Paiute Indian Tribe's Cultural Center Plan Rejected by Utah City

June 14, 2013

The Paiute Indian Tribe of Utah has a vision: To build a Native American cultural center on traditional Paiute lands in Southern Utah. But the city controlling the use of the lands has rejected the tribe's proposal.

On June 12, the Springdale, Utah town council denied a request by the tribe to rezone  178 acres of hillside land from residential to commercial so the Paiutes could build a cultural center. The vote was a unanimous 5-0 against the tribe's proposal.

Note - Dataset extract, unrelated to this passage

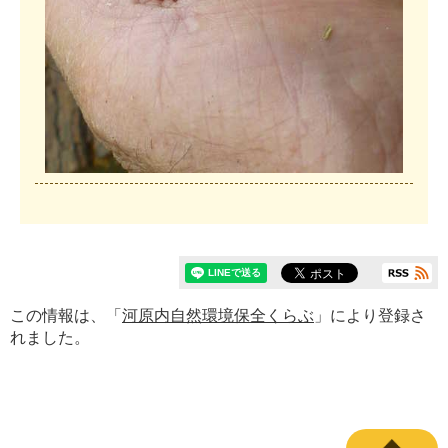
この情報は、「
河原内自然環境保全くらぶ
」により登録さ
れました。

“Basically, I explained to them, 200 years ago, if you’d gone up into that canyon you wouldn’t have found anything but Paiutes. Europeans were welcome with open arms, and now the Paiutes go up there and ask for rezoning for a cultural center on less than a quarter of a square mile of land and the arrogance of Europeans is to tell them ‘you’re not welcome on that property.’," Gaylord Robb, a spokesman for the tribe, told StGeorgeUtah.com.

Among historical and cultural presentations, the center would have created trails and educational replicas of traditional Paiute dwellings and sites. Demonstrations along the trails would include showing and educating the public on medicinal plants and foods the Native Americans worked with and ate at the time before colonizing Europeans arrived.

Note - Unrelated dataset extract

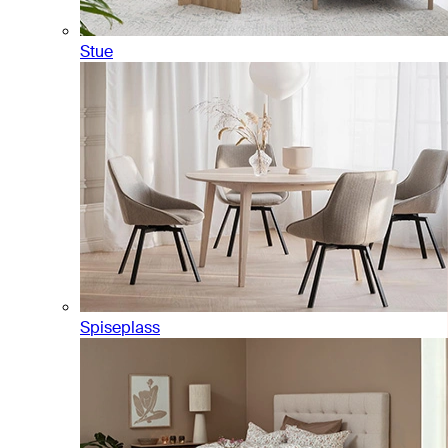
Stue
Spiseplass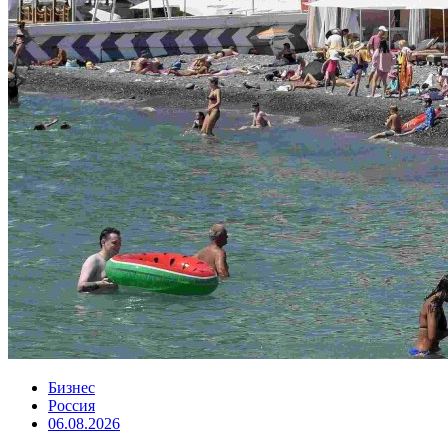
Бизнес
Россия
06.08.2026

According to StGeorgeUtah.com, Springdale Mayor Pat Cluff empathized with the tribe's desire to build a Native American cultural center, but said “it was a really big project and it was in the foothills in an area that has no commercial zoning at present. There are sensitive lands over there. Preserving the character of the town is a big thing for us.”

What that really means, said Robb, is "they don't want their view blocked."

But there is still hope that the Paiute Tribe's vision will yet be realized, with the city and the tribe working on alternative proposals.

“It’s not a dead issue. We’re examining other options, but I cannot comment on those right now,” Robb said.